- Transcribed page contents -
⟨

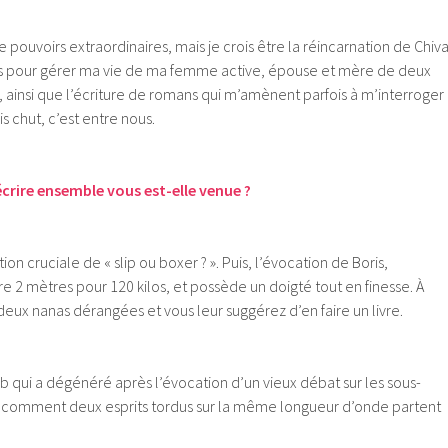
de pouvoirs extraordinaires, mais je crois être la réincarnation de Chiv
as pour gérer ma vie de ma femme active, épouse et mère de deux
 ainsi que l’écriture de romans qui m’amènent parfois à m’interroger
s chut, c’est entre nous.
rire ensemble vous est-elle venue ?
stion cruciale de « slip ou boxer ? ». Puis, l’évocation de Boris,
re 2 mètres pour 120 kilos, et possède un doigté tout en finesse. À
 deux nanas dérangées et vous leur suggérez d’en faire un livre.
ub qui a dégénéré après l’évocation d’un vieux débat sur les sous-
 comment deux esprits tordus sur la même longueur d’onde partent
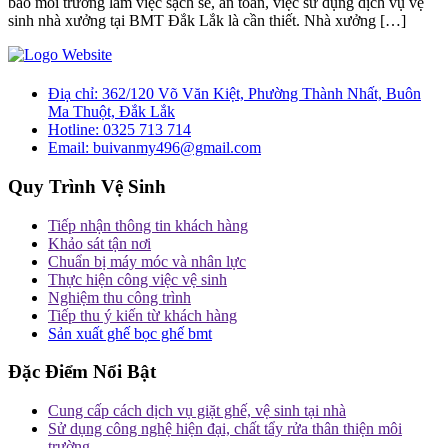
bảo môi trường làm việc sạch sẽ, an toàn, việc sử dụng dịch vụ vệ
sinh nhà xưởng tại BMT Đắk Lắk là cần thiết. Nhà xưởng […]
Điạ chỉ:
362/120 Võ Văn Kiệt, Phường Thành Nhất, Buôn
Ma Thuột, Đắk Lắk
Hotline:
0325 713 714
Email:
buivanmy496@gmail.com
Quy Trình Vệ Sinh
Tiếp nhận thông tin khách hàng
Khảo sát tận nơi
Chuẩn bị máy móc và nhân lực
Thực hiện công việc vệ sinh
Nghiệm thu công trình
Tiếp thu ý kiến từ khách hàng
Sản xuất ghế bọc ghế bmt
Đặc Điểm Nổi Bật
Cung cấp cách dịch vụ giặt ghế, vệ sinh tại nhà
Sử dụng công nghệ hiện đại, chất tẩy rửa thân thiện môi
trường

⟩

Each record should be written out exactly, and each image should be omitted.

de pouvoirs extraordinaires, mais je crois être la réincarnation de Chiv
as pour gérer ma vie de ma femme active, épouse et mère de deux
 ainsi que l’écriture de romans qui m’amènent parfois à m’interroger
s chut, c’est entre nous.
rire ensemble vous est-elle venue ?
stion cruciale de « slip ou boxer ? ». Puis, l’évocation de Boris,
re 2 mètres pour 120 kilos, et possède un doigté tout en finesse. À
 deux nanas dérangées et vous leur suggérez d’en faire un livre.
ub qui a dégénéré après l’évocation d’un vieux débat sur les sous-
 comment deux esprits tordus sur la même longueur d’onde partent
bảo môi trường làm việc sạch sẽ, an toàn, việc sử dụng dịch vụ vệ
sinh nhà xưởng tại BMT Đắk Lắk là cần thiết. Nhà xưởng […]
Điạ chỉ:
362/120 Võ Văn Kiệt, Phường Thành Nhất, Buôn
Ma Thuột, Đắk Lắk
Hotline:
0325 713 714
Email:
buivanmy496@gmail.com
Quy Trình Vệ Sinh
Tiếp nhận thông tin khách hàng
Khảo sát tận nơi
Chuẩn bị máy móc và nhân lực
Thực hiện công việc vệ sinh
Nghiệm thu công trình
Tiếp thu ý kiến từ khách hàng
Sản xuất ghế bọc ghế bmt
Đặc Điểm Nổi Bật
Cung cấp cách dịch vụ giặt ghế, vệ sinh tại nhà
Sử dụng công nghệ hiện đại, chất tẩy rửa thân thiện môi
trường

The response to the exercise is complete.